Problem: In the entries below, find the string "HOVERGOKART" and return each line holding it.

# # #

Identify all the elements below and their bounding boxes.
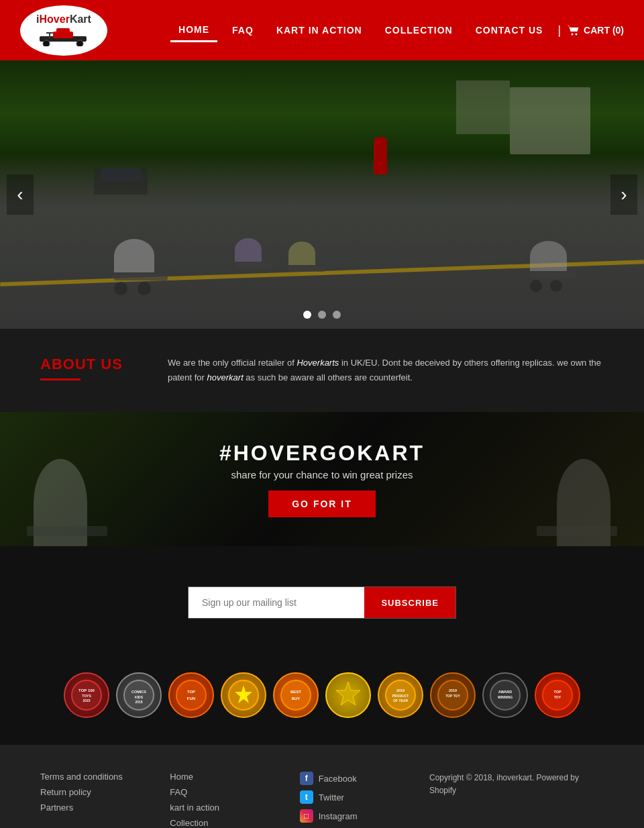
footer-terms[interactable]: Terms and conditions bbox=[40, 772, 156, 782]
footer-partners[interactable]: Partners bbox=[40, 803, 156, 813]
promo-banner: #HOVERGOKART share for your chance to wi… bbox=[0, 412, 644, 546]
about-text-1: We are the only official retailer of bbox=[168, 358, 297, 368]
about-hoverkart: hoverkart bbox=[207, 372, 244, 382]
hero-dot-3[interactable] bbox=[333, 311, 341, 319]
badge-9: AWARD WINNING bbox=[482, 672, 528, 718]
footer-copyright-text: Copyright © 2018, ihoverkart. Powered by… bbox=[429, 772, 604, 797]
svg-text:2019: 2019 bbox=[396, 688, 405, 692]
svg-text:2019: 2019 bbox=[449, 688, 457, 692]
svg-text:COMICS: COMICS bbox=[131, 690, 146, 694]
badge-8: 2019 TOP TOY bbox=[430, 672, 476, 718]
badge-5: BEST BUY bbox=[273, 672, 319, 718]
about-underline bbox=[40, 378, 80, 380]
footer: Terms and conditions Return policy Partn… bbox=[0, 745, 644, 828]
about-hoverkarts: Hoverkarts bbox=[297, 358, 339, 368]
promo-content: #HOVERGOKART share for your chance to wi… bbox=[219, 441, 425, 517]
badge-6 bbox=[325, 672, 371, 718]
main-nav: HOME FAQ KART IN ACTION COLLECTION CONTA… bbox=[170, 19, 624, 42]
badge-3: TOP FUN bbox=[168, 672, 214, 718]
svg-point-1 bbox=[43, 40, 50, 46]
newsletter-form: SUBSCRIBE bbox=[188, 586, 456, 619]
promo-rider-right bbox=[517, 425, 624, 546]
badge-10: TOP TOY bbox=[535, 672, 580, 718]
cart-button[interactable]: CART (0) bbox=[568, 25, 624, 36]
promo-hashtag: #HOVERGOKART bbox=[219, 441, 425, 466]
svg-text:2015: 2015 bbox=[83, 698, 90, 703]
footer-columns: Terms and conditions Return policy Partn… bbox=[40, 772, 604, 828]
cart-icon bbox=[568, 25, 580, 36]
nav-collection[interactable]: COLLECTION bbox=[377, 19, 461, 41]
svg-rect-4 bbox=[56, 28, 70, 34]
footer-col-4: Copyright © 2018, ihoverkart. Powered by… bbox=[429, 772, 604, 828]
footer-instagram-label: Instagram bbox=[319, 811, 358, 821]
svg-text:WINNING: WINNING bbox=[498, 695, 513, 699]
svg-point-17 bbox=[176, 680, 206, 710]
facebook-icon: f bbox=[300, 772, 313, 785]
hero-overlay bbox=[0, 60, 644, 329]
footer-col-3: f Facebook t Twitter □ Instagram bbox=[300, 772, 416, 828]
footer-facebook[interactable]: f Facebook bbox=[300, 772, 416, 785]
footer-faq[interactable]: FAQ bbox=[170, 787, 286, 797]
svg-text:TOP 100: TOP 100 bbox=[78, 688, 95, 692]
about-text: We are the only official retailer of Hov… bbox=[168, 356, 604, 385]
hero-prev-button[interactable]: ‹ bbox=[7, 174, 34, 215]
svg-text:TOY: TOY bbox=[554, 695, 561, 699]
nav-faq[interactable]: FAQ bbox=[224, 19, 262, 41]
footer-collection[interactable]: Collection bbox=[170, 818, 286, 828]
svg-text:KIDS: KIDS bbox=[135, 695, 144, 699]
svg-point-22 bbox=[281, 680, 311, 710]
twitter-icon: t bbox=[300, 790, 313, 804]
footer-return[interactable]: Return policy bbox=[40, 787, 156, 797]
about-title-wrap: ABOUT US bbox=[40, 356, 141, 380]
newsletter-section: SUBSCRIBE bbox=[0, 546, 644, 659]
svg-text:BEST: BEST bbox=[290, 690, 301, 694]
footer-twitter-label: Twitter bbox=[319, 792, 344, 803]
svg-point-7 bbox=[572, 33, 574, 35]
svg-point-2 bbox=[76, 40, 83, 46]
about-section: ABOUT US We are the only official retail… bbox=[0, 329, 644, 412]
badge-1: TOP 100 TOYS 2015 bbox=[64, 672, 109, 718]
svg-text:OF YEAR: OF YEAR bbox=[393, 698, 409, 703]
badge-7: 2019 PRODUCT OF YEAR bbox=[378, 672, 423, 718]
hero-next-button[interactable]: › bbox=[610, 174, 637, 215]
promo-go-button[interactable]: GO FOR IT bbox=[268, 490, 376, 517]
footer-twitter[interactable]: t Twitter bbox=[300, 790, 416, 804]
header: iHoverKart HOME FAQ KART IN ACTION COLLE… bbox=[0, 0, 644, 60]
nav-home[interactable]: HOME bbox=[170, 19, 217, 42]
svg-marker-25 bbox=[336, 682, 360, 705]
promo-subtitle: share for your chance to win great prize… bbox=[219, 469, 425, 480]
about-text-3: as such be aware all others are counterf… bbox=[244, 372, 413, 382]
promo-rider-left bbox=[20, 425, 127, 546]
svg-text:FUN: FUN bbox=[187, 696, 195, 701]
svg-text:TOP TOY: TOP TOY bbox=[445, 694, 460, 698]
svg-text:TOP: TOP bbox=[553, 690, 561, 694]
instagram-icon: □ bbox=[300, 809, 313, 823]
nav-contact[interactable]: CONTACT US bbox=[468, 19, 551, 41]
hero-dot-1[interactable] bbox=[303, 311, 311, 319]
svg-text:AWARD: AWARD bbox=[498, 690, 513, 694]
nav-kart-in-action[interactable]: KART IN ACTION bbox=[268, 19, 370, 41]
footer-instagram[interactable]: □ Instagram bbox=[300, 809, 416, 823]
newsletter-subscribe-button[interactable]: SUBSCRIBE bbox=[364, 587, 455, 618]
svg-text:2015: 2015 bbox=[135, 700, 142, 704]
cart-label: CART (0) bbox=[584, 25, 624, 36]
footer-col-2: Home FAQ kart in action Collection Produ… bbox=[170, 772, 286, 828]
footer-facebook-label: Facebook bbox=[319, 774, 357, 784]
svg-text:TOP: TOP bbox=[187, 690, 195, 694]
about-title: ABOUT US bbox=[40, 356, 141, 373]
logo[interactable]: iHoverKart bbox=[20, 5, 107, 56]
svg-point-8 bbox=[576, 33, 578, 35]
footer-home[interactable]: Home bbox=[170, 772, 286, 782]
nav-divider: | bbox=[557, 23, 561, 38]
svg-text:BUY: BUY bbox=[292, 696, 301, 701]
badge-4 bbox=[221, 672, 266, 718]
hero-dot-2[interactable] bbox=[318, 311, 326, 319]
badge-2: COMICS KIDS 2015 bbox=[116, 672, 162, 718]
footer-kart-action[interactable]: kart in action bbox=[170, 803, 286, 813]
footer-col-1: Terms and conditions Return policy Partn… bbox=[40, 772, 156, 828]
svg-text:TOYS: TOYS bbox=[82, 694, 91, 698]
hero-dots bbox=[303, 311, 341, 319]
newsletter-input[interactable] bbox=[189, 587, 364, 618]
hero-slider: ‹ › bbox=[0, 60, 644, 329]
badges-section: TOP 100 TOYS 2015 COMICS KIDS 2015 TOP F… bbox=[0, 659, 644, 745]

# # #

Result:
promo-banner: #HOVERGOKART share for your chance to wi… bbox=[0, 412, 644, 546]
promo-content: #HOVERGOKART share for your chance to wi… bbox=[219, 441, 425, 517]
promo-hashtag: #HOVERGOKART bbox=[219, 441, 425, 466]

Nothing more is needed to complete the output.